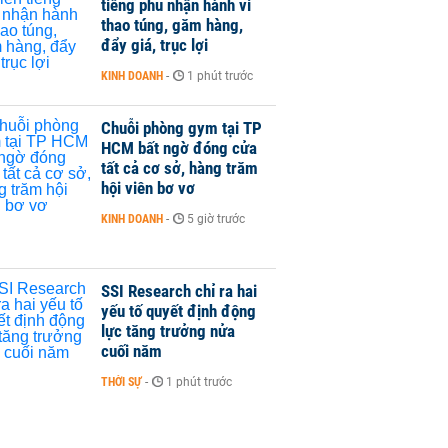
tiếng phủ nhận hành vi
thao túng, găm hàng,
đẩy giá, trục lợi
KINH DOANH
-
1 phút trước
Chuỗi phòng gym tại TP
HCM bất ngờ đóng cửa
tất cả cơ sở, hàng trăm
hội viên bơ vơ
KINH DOANH
-
5 giờ trước
SSI Research chỉ ra hai
yếu tố quyết định động
lực tăng trưởng nửa
cuối năm
THỜI SỰ
-
1 phút trước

—————

About this exercise
For every line in the entries above that contains "hàng", add one to a count, and give that number by itself.

Your response
2